At 6-month follow-up, the patient resumed menses, allowing discontinuation of norethisterone, but continued to have oligomenorrhea with ~50-day cycles. Glycemic control improved (HbA1c 6.3%) and total daily insulin fell to ~140 U (glargine 65 U basal; aspart 22–25 U before each meal). Body weight decreased to 68 kg (BMI 25.6 kg/m²). Given her reproductive age, she was referred for genetic counseling. Thyroid and cardiac ultrasounds were normal.
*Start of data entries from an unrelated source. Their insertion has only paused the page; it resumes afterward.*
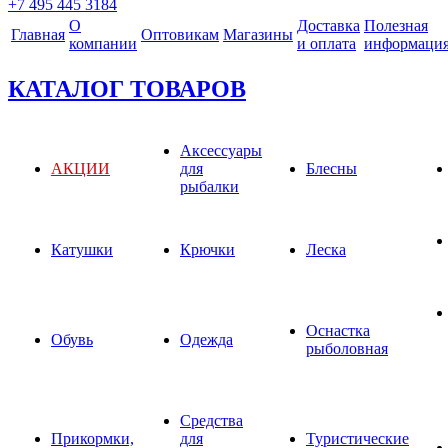
+7 495 445 3184
О
Доставка
Полезная
Главная
Оптовикам
Магазины
компании
и оплата
информаци
КАТАЛОГ ТОВАРОВ
Аксессуары
АКЦИИ
для
Блесны
рыбалки
Катушки
Крючки
Леска
Оснастка
Обувь
Одежда
рыболовная
Средства
Прикормки,
для
Туристические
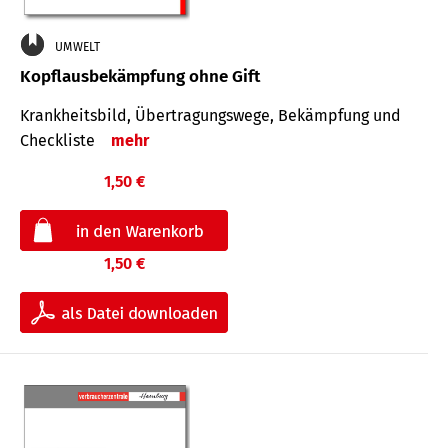
UMWELT
Kopflausbekämpfung ohne Gift
Krankheits­bild, Übertra­gungs­wege, Bekämpfung und
Check­liste
mehr
1,50 €
1,50 €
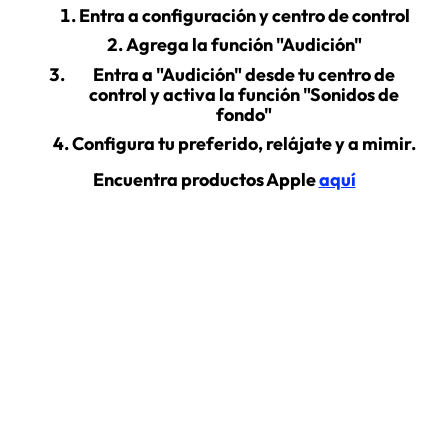
Entra a configuración y centro de control
Agrega la función "Audición"
Entra a "Audición" desde tu centro de
control y activa la función "Sonidos de
fondo"
Configura tu preferido, relájate y a mimir.
Encuentra productos Apple
aquí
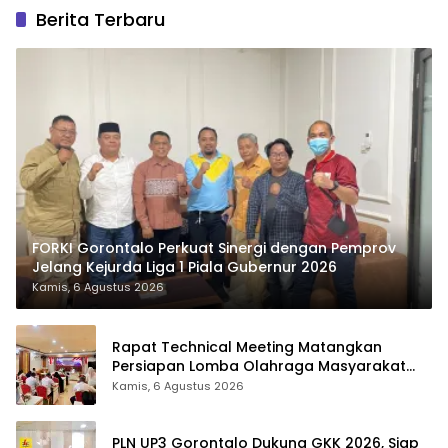
Berita Terbaru
FORKI Gorontalo Perkuat Sinergi dengan Pemprov
Jelang Kejurda Liga 1 Piala Gubernur 2026
Kamis, 6 Agustus 2026
Rapat Technical Meeting Matangkan
Persiapan Lomba Olahraga Masyarakat
Tingkat Provinsi Gorontalo
Kamis, 6 Agustus 2026
PLN UP3 Gorontalo Dukung GKK 2026, Siap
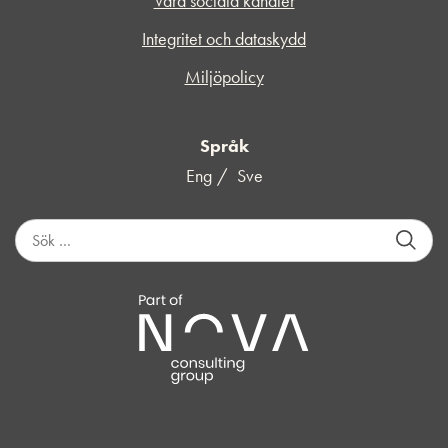
Våra sociala kanaler
Integritet och dataskydd
Miljöpolicy
Språk
Eng
Sve
S
ö
k
e
f
t
e
r
:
Abdominal ultrasound showed a 3.06 cm hypoechoic lesion in the left hepatic lobe, while spleen, pancreas, urinary bladder, uterus, and ovaries were normal in size and echotexture.

2.3 12-months follow-up

Liver MRI with and without contrast demonstrated six main nodular lesions and numerous smaller nodules (<1 cm in diameter) scattered throughout the liver parenchyma, with no significant change compared to the previous MRI. Laboratory evaluation showed reduced leptin levels (2 ng/mL; normal range 3.7-11.1 ng/mL) and low adiponectin levels (2.8 µg/mL; normal range 4-20 µg/mL). Levels were measured at a single pre-treatment time point, as repeated assays were unavailable in our setting. In light of these findings and the overall clinical course, pioglitazone therapy was discontinued.
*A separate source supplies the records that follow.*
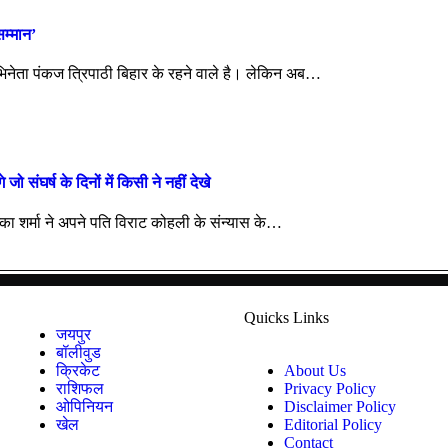
सम्मान’
नेता पंकज त्रिपाठी बिहार के रहने वाले है। लेकिन अब…
ो संघर्ष के दिनों में किसी ने नहीं देखे
का शर्मा ने अपने पति विराट कोहली के संन्यास के…
Quicks Links
जयपुर
बॉलीवुड
क्रिकेट
About Us
राशिफल
Privacy Policy
ओपिनियन
Disclaimer Policy
खेल
Editorial Policy
Contact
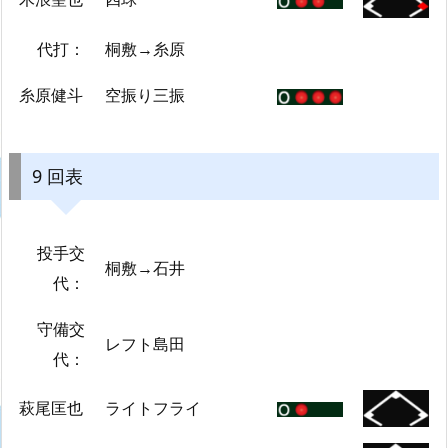
代打：
桐敷→糸原
糸原健斗
空振り三振
9 回表
投手交
桐敷→石井
代：
守備交
レフト島田
代：
萩尾匡也
ライトフライ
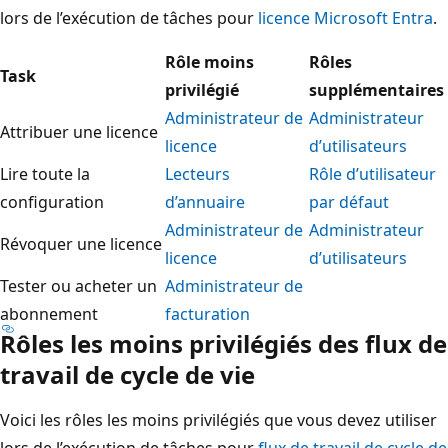
lors de l’exécution de tâches pour
licence Microsoft Entra
.
Rôle moins
Rôles
Task
privilégié
supplémentaires
Administrateur de
Administrateur
Attribuer une licence
licence
d’utilisateurs
Lire toute la
Lecteurs
Rôle d’utilisateur
configuration
d’annuaire
par défaut
Administrateur de
Administrateur
Révoquer une licence
licence
d’utilisateurs
Tester ou acheter un
Administrateur de
abonnement
facturation
Rôles les moins privilégiés des flux de
travail de cycle de vie
Voici les rôles les moins privilégiés que vous devez utiliser
lors de l’exécution de tâches pour
flux de travail de cycle de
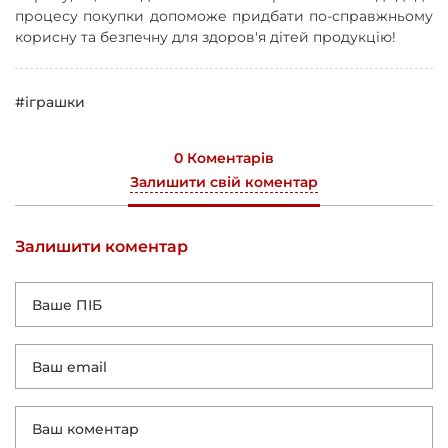
процесу покупки допоможе придбати по-справжньому
корисну та безпечну для здоров'я дітей продукцію!
#іграшки
0 Коментарів
Залишити свій коментар
Залишити коментар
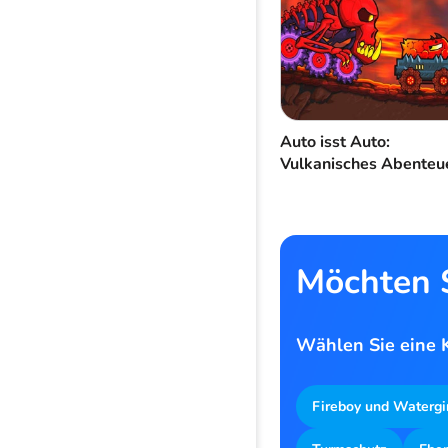
Auto isst Auto:
Vulkanisches Abenteu
Möchten S
Wählen Sie eine K
Fireboy und Watergi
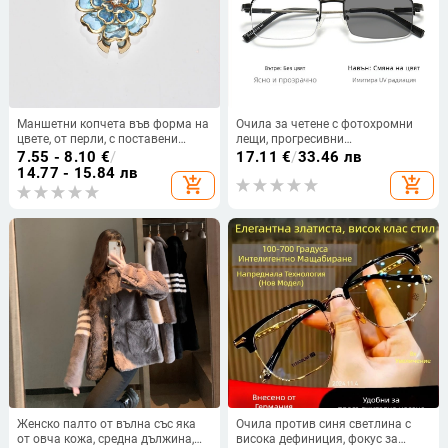
Маншетни копчета във форма на
Очила за четене с фотохромни
цвете, от перли, с поставени
лещи, прогресивни
диаманти и бели кристали
многофокусни, за далечно и
7.55 - 8.10
€
/
17.11
€
/
33.46 лв
близко зрение, защита срещу
14.77 - 15.84 лв
add_shopping_cart
add_shopping_cart
синя светлина, анти-замъгляване
Женско палто от вълна със яка
Очила против синя светлина с
от овча кожа, средна дължина,
висока дефиниция, фокус за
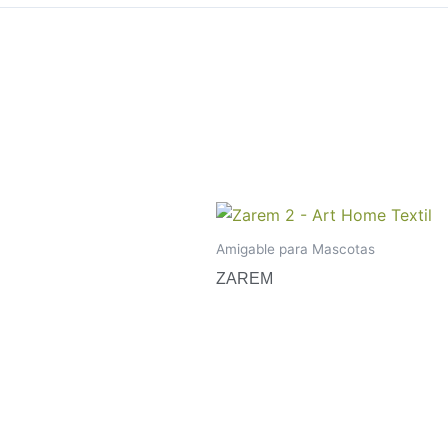
Amigable para Mascotas
ZAREM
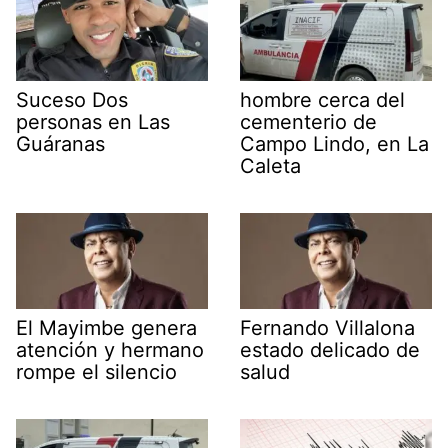
Suceso Dos
hombre cerca del
personas en Las
cementerio de
Guáranas
Campo Lindo, en La
Caleta
El Mayimbe genera
Fernando Villalona
atención y hermano
estado delicado de
rompe el silencio
salud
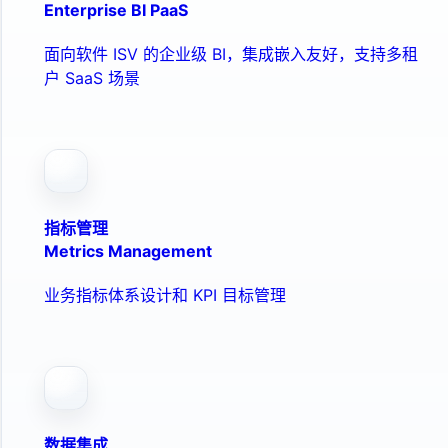
Enterprise BI PaaS
面向软件 ISV 的企业级 BI，集成嵌入友好，支持多租
户 SaaS 场景
指标管理
Metrics Management
业务指标体系设计和 KPI 目标管理
数据集成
2.4 Metreleptin treatment initiation

The patient’s clinical condition remained stable on intensive insulin therapy and regular follow-up, as metreleptin was not yet available in Greece. She was referred to a specialized lipodystrophy center in the United States, but was unable to travel because of financial constraints. Metreleptin (Myalepta) received European Medicines Agency (EMA) approval in July 2018 and became available in Greece shortly thereafter. In May 2020, metreleptin 5.0 mg daily was initiated as causal therapy. The metreleptin dose was selected according to the European Medicines Agency (EMA) Summary of Product Characteristics (SmPC) for Myalepta, which provides weight-based dosing recommendations for generalized lipodystrophy. Based on the patient’s body weight and metabolic profile, an effective dose of 5.0 mg once daily (prepared from the 5.8 mg vial) was appropriate. Over the first 3 months, her total daily insulin requirement decreased to ~80 units (insulin glargine 35 units and insulin aspart 12–15 units three times daily). However, glycemic control subsequently deteriorated, with insulin needs rising again to ~160 units/day and frequent hypoglycemic episodes. To optimize glucose management, a hybrid closed-loop insulin delivery system (Medtronic 780G) was introduced. Before metreleptin initiation, the patient reported increased appetite and frequent snacking between meals. After discontinuation of metreleptin in early pregnancy, appetite remained stable without rebound hyperphagia, likely reflecting compensatory placental leptin production.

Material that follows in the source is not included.